● Exercise prompt
Retype the whole listing below exactly, keeping every picture out of it.

● Supplied records
□ □ □ □ □

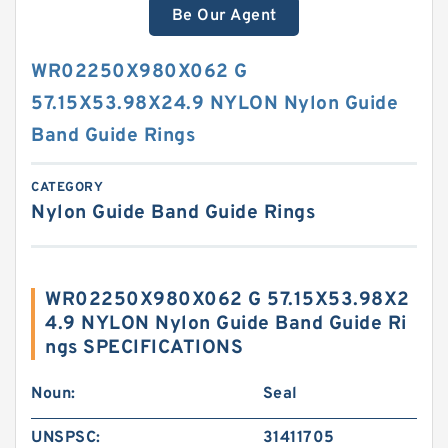
Be Our Agent
WR02250X980X062 G
57.15X53.98X24.9 NYLON Nylon Guide
Band Guide Rings
CATEGORY
Nylon Guide Band Guide Rings
WR02250X980X062 G 57.15X53.98X2
4.9 NYLON Nylon Guide Band Guide Ri
ngs SPECIFICATIONS
Noun:
Seal
UNSPSC:
31411705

□ □ □ □ □

● Answer box
Be Our Agent
WR02250X980X062 G
57.15X53.98X24.9 NYLON Nylon Guide
Band Guide Rings
CATEGORY
Nylon Guide Band Guide Rings
WR02250X980X062 G 57.15X53.98X2
4.9 NYLON Nylon Guide Band Guide Ri
ngs SPECIFICATIONS
Noun:
Seal
UNSPSC:
31411705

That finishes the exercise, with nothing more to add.